If I had a daughter, would I let her perform that number? No. She could have just as much fun dancing in something else, _to_ something else. But can I do anything about whether other parents would let their kids be part of that act? No. Do I think I should? No. Would I prefer not to have to worry about it? Yes.


----------



## caelum (May 14, 2010)

Little girls are dancing like sluts.  That's fucked up.  Period.  They're allowed to dance, just in a more decent way; and not that it's their fault, but the adults' who decided: "Hey, six year old girls can bump and grind, too!"


----------



## darknite_johanne (May 14, 2010)

Oh man, kill the person who decided to have their kids do that in the first place.
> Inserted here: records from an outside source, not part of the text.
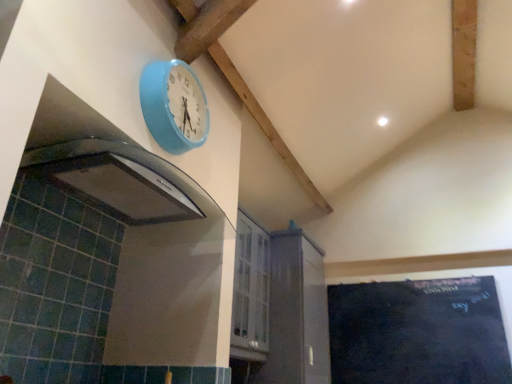 Locate an element on the screen. blank space above black chalkboard at lower right (from a real-world perspective) is located at coordinates (408, 279). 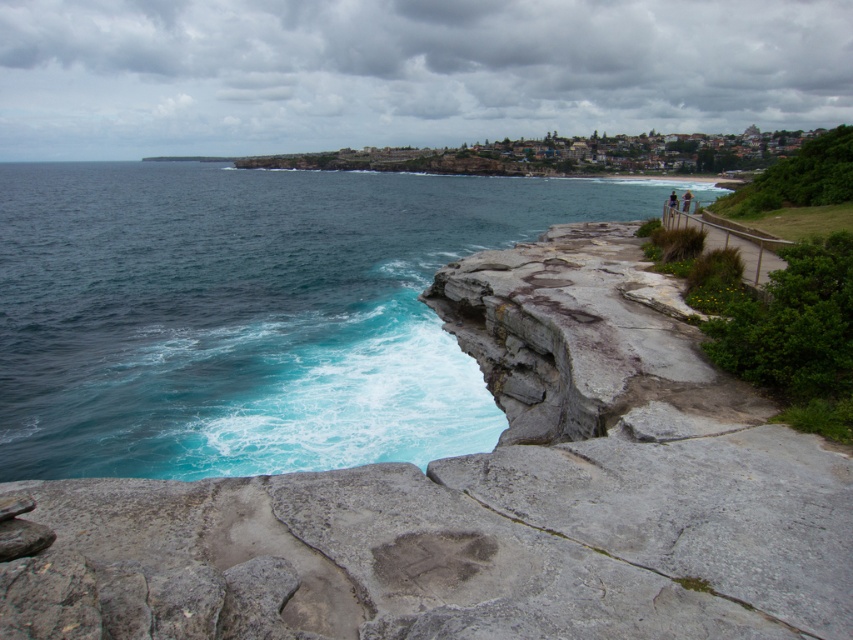 You are a hiker who wants to place a dark blue fabric at upper right on top of the gray rock at center. Based on their sizes, will the fabric cover the entire rock?

The gray rock at center has a smaller size compared to dark blue fabric at upper right, so the fabric will cover the entire rock.

You are a photographer standing at the cliff edge. You want to capture a photo that includes both the point at coordinates point (202,371) and point (675,209). Which point is closer to your camera lens?

Point (202,371) is closer to the camera than point (675,209), so it will appear nearer in the photo. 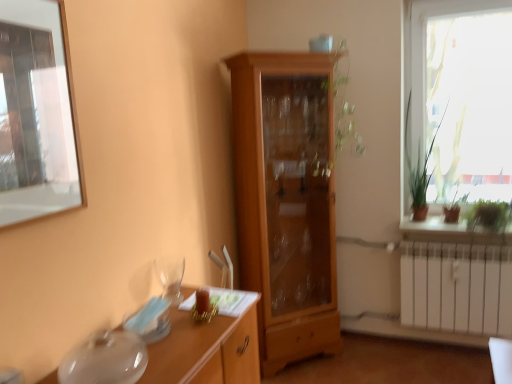 Question: From the image's perspective, would you say green leafy plant at right, the first plant from the right, is shown under green matte plant at right?

Choices:
 (A) yes
 (B) no

Answer: (B)

Question: Is green leafy plant at right, the first plant from the right, at the right side of green matte plant at right?

Choices:
 (A) no
 (B) yes

Answer: (B)

Question: Is green leafy plant at right, the second plant from the left, surrounding green matte plant at right?

Choices:
 (A) no
 (B) yes

Answer: (B)

Question: Is green leafy plant at right, the second plant from the left, wider than green matte plant at right?

Choices:
 (A) yes
 (B) no

Answer: (B)

Question: Can you confirm if green leafy plant at right, the second plant from the left, is shorter than green matte plant at right?

Choices:
 (A) no
 (B) yes

Answer: (A)

Question: Considering the positions of transparent glass window screen at upper left and transparent glass window at right in the image, is transparent glass window screen at upper left bigger or smaller than transparent glass window at right?

Choices:
 (A) big
 (B) small

Answer: (B)

Question: From a real-world perspective, is transparent glass window screen at upper left above or below transparent glass window at right?

Choices:
 (A) above
 (B) below

Answer: (A)

Question: Is transparent glass window screen at upper left in front of or behind transparent glass window at right in the image?

Choices:
 (A) front
 (B) behind

Answer: (A)

Question: Is transparent glass window screen at upper left situated inside transparent glass window at right or outside?

Choices:
 (A) inside
 (B) outside

Answer: (B)

Question: Do you think green matte plant at right is within green leafy plant at right, the first plant from the right, or outside of it?

Choices:
 (A) inside
 (B) outside

Answer: (A)

Question: Looking at their shapes, would you say green matte plant at right is wider or thinner than green leafy plant at right, the second plant from the left?

Choices:
 (A) thin
 (B) wide

Answer: (B)

Question: In the image, is green matte plant at right positioned in front of or behind green leafy plant at right, the first plant from the right?

Choices:
 (A) behind
 (B) front

Answer: (A)

Question: Considering the positions of green matte plant at right and green leafy plant at right, the first plant from the right, in the image, is green matte plant at right taller or shorter than green leafy plant at right, the first plant from the right,?

Choices:
 (A) short
 (B) tall

Answer: (A)

Question: In terms of height, does clear glass wine glass at lower left look taller or shorter compared to green leafy plant at right, the second plant from the left?

Choices:
 (A) short
 (B) tall

Answer: (A)

Question: Is point (179, 299) positioned closer to the camera than point (486, 200)?

Choices:
 (A) closer
 (B) farther

Answer: (A)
There's always someone with the big idea, and this time that someone has seriously f****ed up.


----------



## BitofanInkling (May 14, 2010)

Ew. 
I'm also confused by why their hair all matches.


----------



## JosephB (May 14, 2010)

This is just one example. The only real argument against it would be that there are no effects from the cumulative exposure to this kind of thing. Foxee and I have already stated what those might be. That it's all harmless and that the people who think this is bad idea must have problems is pretty weak.

At the same time, the people with the lynch mob mentality or think this is all about pedophilia diminish and trivialize any legitimate argument.


----------



## seigfried007 (May 14, 2010)

I don't have a lynch mob mentality, but I'm still boggled by the stupidity that leads to "Let's have children do everything adults do! Isn't it cute!" The parents, with few exceptions that actually are perverts, are generally nice enough people who are just idiots who think it's all harmless fun and are the production of decades of "Dress them like adults because it's cute" mentality. In sizes beyond 4-5T, it's now easier to find children's clothes that look like adult clothes in miniature than all the frills and cutesy stuff.
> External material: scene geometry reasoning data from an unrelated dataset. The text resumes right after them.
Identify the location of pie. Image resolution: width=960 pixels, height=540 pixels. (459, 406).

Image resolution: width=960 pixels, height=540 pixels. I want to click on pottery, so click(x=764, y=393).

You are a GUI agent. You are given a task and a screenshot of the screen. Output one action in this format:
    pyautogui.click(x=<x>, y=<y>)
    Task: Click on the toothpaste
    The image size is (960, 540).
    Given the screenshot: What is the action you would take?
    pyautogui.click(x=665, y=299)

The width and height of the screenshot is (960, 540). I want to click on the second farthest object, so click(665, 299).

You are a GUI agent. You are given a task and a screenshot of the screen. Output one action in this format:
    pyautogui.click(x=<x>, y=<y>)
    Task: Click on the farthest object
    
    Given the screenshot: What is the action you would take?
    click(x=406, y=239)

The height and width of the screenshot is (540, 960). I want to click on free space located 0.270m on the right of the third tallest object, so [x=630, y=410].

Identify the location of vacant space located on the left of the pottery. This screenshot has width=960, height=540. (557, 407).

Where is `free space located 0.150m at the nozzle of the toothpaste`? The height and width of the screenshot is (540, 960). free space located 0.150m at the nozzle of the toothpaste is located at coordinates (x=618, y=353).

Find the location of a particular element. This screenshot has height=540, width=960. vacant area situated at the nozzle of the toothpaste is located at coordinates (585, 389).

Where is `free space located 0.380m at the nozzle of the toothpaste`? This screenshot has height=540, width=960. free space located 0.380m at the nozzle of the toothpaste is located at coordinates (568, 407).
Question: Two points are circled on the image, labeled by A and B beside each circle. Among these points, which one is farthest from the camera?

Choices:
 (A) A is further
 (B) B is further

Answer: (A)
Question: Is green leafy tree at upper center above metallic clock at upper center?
"Little girls having fun" doesn't cut it. These children were more than likely practicing this piece for months before performing it. They've probably had years of training. That's not fun; that's lessons that parents pay for, uniforms they buy, studios they drive to. That's hours upon hours of work for the children that they coud have spent being children or learning how to dance to something else in something else from someone else who would have had the sense not to have small children grinding before a live audience.


----------



## JosephB (May 14, 2010)

A lot of this is parents living vicariously through their children. Only these people just can't wait. 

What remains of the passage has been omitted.